## Work to be completed
Provide the count of lines below where "CISA" occurs, with no other output.

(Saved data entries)
——————
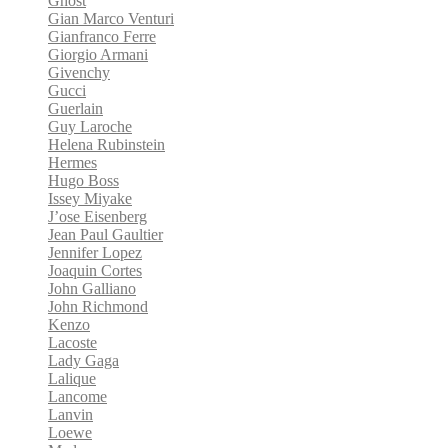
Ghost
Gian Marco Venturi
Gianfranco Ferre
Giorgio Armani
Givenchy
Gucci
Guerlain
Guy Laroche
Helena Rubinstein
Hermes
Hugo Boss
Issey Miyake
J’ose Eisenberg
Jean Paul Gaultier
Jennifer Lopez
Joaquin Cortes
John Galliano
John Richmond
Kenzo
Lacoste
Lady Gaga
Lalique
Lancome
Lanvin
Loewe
——————
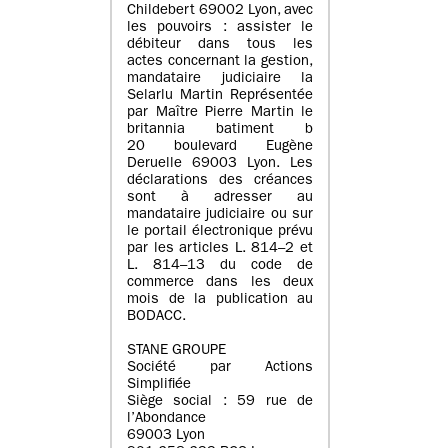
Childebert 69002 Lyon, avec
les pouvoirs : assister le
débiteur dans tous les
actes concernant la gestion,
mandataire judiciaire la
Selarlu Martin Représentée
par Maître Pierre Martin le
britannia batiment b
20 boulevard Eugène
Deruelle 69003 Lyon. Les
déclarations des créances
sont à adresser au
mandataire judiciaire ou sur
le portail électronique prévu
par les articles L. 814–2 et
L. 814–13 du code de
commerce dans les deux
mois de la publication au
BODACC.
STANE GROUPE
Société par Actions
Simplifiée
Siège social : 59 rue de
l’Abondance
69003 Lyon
——————
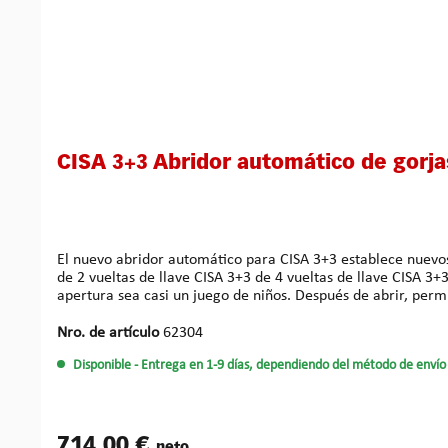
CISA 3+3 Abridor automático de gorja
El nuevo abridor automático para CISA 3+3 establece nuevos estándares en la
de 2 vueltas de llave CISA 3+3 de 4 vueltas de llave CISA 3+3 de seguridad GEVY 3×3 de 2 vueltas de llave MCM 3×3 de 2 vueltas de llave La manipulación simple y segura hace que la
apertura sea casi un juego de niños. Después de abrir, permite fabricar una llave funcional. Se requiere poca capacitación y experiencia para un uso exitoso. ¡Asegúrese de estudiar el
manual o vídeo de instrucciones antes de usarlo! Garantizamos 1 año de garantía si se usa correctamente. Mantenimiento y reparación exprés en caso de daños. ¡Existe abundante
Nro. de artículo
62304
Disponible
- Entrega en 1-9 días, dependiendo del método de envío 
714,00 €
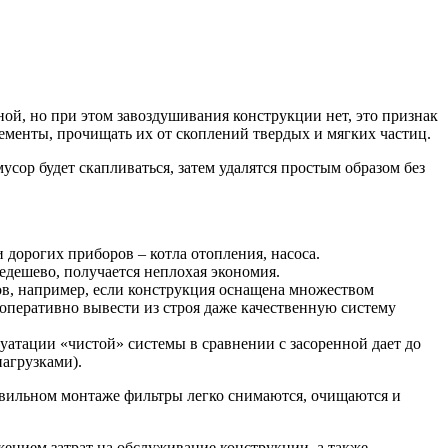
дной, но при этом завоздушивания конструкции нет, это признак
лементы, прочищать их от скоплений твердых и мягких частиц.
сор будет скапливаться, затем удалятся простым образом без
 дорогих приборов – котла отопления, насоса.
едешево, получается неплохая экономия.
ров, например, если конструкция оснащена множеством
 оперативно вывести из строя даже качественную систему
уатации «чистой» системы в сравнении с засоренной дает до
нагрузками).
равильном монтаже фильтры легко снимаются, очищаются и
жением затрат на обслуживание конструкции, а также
——————
## Task output
3